The NYPD harbor unit retrieved Abdus-Salaam’s body from the Hudson River last Wednesday, a day after she was reported missing.
Her seemingly inexplicable death hit those who knew the judge like a physical shock.
“It was like someone punched me in the face. I just couldn’t believe that this person who I’ve known for over 30 years is gone,” friend Randolph McLaughlin said last week. “I was on the phone with judges last night, court workers. People were literately weeping, weeping.”
Democratic Gov. Andrew Cuomo, who appointed Abdus-Salaam to the state’s Court of Appeals in 2013, called her a “trailblazing jurist.”

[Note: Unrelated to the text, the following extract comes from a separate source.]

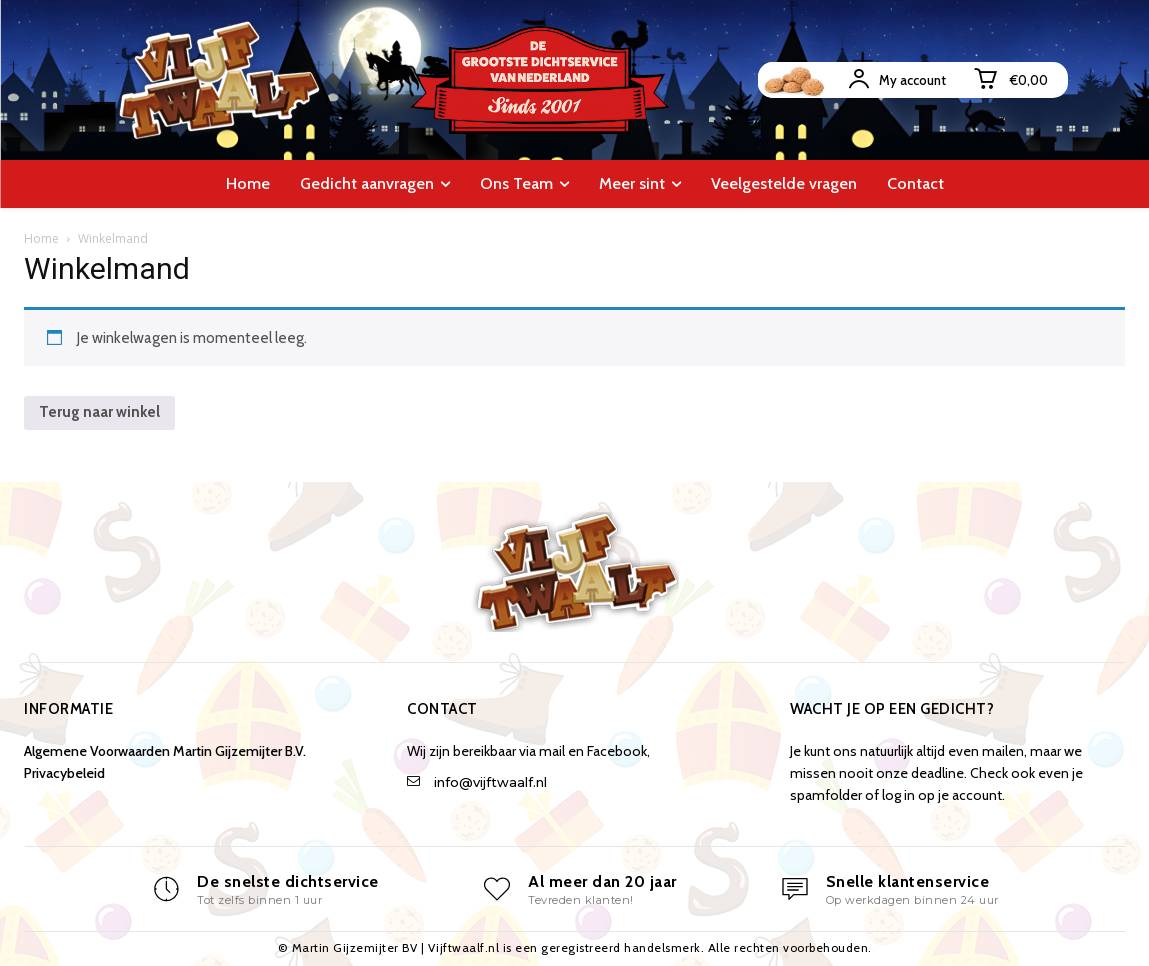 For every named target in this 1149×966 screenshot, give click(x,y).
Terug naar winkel (99, 412)
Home (41, 238)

“As the first African-American woman to be appointed to the state’s Court of Appeals, she was a pioneer,” Cuomo said. “Through her writings, her wisdom and her unshakable moral compass, she was a force for good whose legacy will be felt for years to come.”
Former Gov. David Paterson knew Abdus-Salaam for 45 years.
“I can’t think of a person who could even serve on the United States Supreme Court that would be more prepared or apt,” he told WCBS 880’s Alex Silverman. “Wonderful human being, kind of like Rudyard Kipling wrote, ‘to walk with kings and retain the common touch.’ That was Sheila.”
Abdus-Salaam was also the first Muslim woman judge in the United States. In a tweet, Mayor Bill de Blasio called her a “humble pioneer.”
Chief Judge Janet DiFiore said her colleague will be “missed deeply.”
Police sources told CBS2 Abdus-Salaam’s family and friends said the judge had been struggling with depression.
Since here were no signs of trauma reported, the NYPD is trying to determine how and why her body ended up in the Hudson.
Although her death is being considered suspicious, police say there are still no signs of obvious criminality at this time.